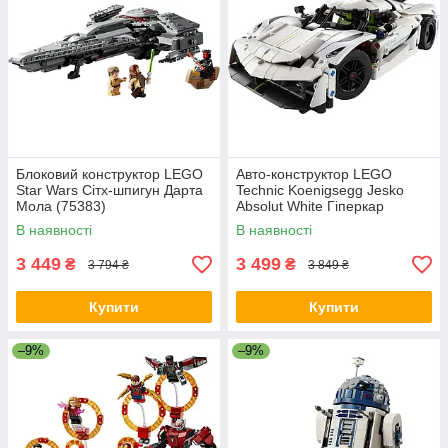
Блоковий конструктор LEGO
Авто-конструктор LEGO
Star Wars Сітх-шпигун Дарта
Technic Koenigsegg Jesko
Мола (75383)
Absolut White Гіперкар
(42184)
В наявності
В наявності
3 449
3 499
₴
₴
3 794 ₴
3 849 ₴
Купити
Купити
–9%
–9%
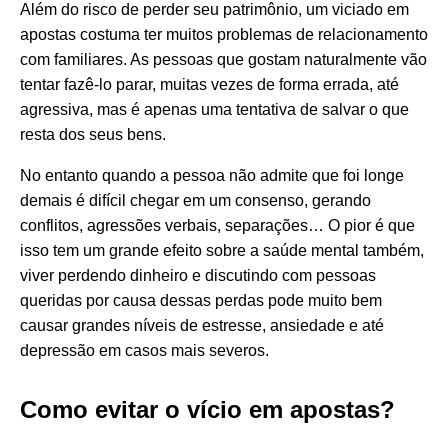
Além do risco de perder seu patrimônio, um viciado em
apostas costuma ter muitos problemas de relacionamento
com familiares. As pessoas que gostam naturalmente vão
tentar fazê-lo parar, muitas vezes de forma errada, até
agressiva, mas é apenas uma tentativa de salvar o que
resta dos seus bens.
No entanto quando a pessoa não admite que foi longe
demais é difícil chegar em um consenso, gerando
conflitos, agressões verbais, separações… O pior é que
isso tem um grande efeito sobre a saúde mental também,
viver perdendo dinheiro e discutindo com pessoas
queridas por causa dessas perdas pode muito bem
causar grandes níveis de estresse, ansiedade e até
depressão em casos mais severos.
Como evitar o vício em apostas?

- [What the task requires]
Skipping every picture, reproduce the records word for word.

- [Expected output]
Блоковий конструктор LEGO
Авто-конструктор LEGO
Star Wars Сітх-шпигун Дарта
Technic Koenigsegg Jesko
Мола (75383)
Absolut White Гіперкар
(42184)
В наявності
В наявності
3 449
3 499
₴
₴
3 794 ₴
3 849 ₴
Купити
Купити
–9%
–9%
Além do risco de perder seu patrimônio, um viciado em
apostas costuma ter muitos problemas de relacionamento
com familiares. As pessoas que gostam naturalmente vão
tentar fazê-lo parar, muitas vezes de forma errada, até
agressiva, mas é apenas uma tentativa de salvar o que
resta dos seus bens.
No entanto quando a pessoa não admite que foi longe
demais é difícil chegar em um consenso, gerando
conflitos, agressões verbais, separações… O pior é que
isso tem um grande efeito sobre a saúde mental também,
viver perdendo dinheiro e discutindo com pessoas
queridas por causa dessas perdas pode muito bem
causar grandes níveis de estresse, ansiedade e até
depressão em casos mais severos.
Como evitar o vício em apostas?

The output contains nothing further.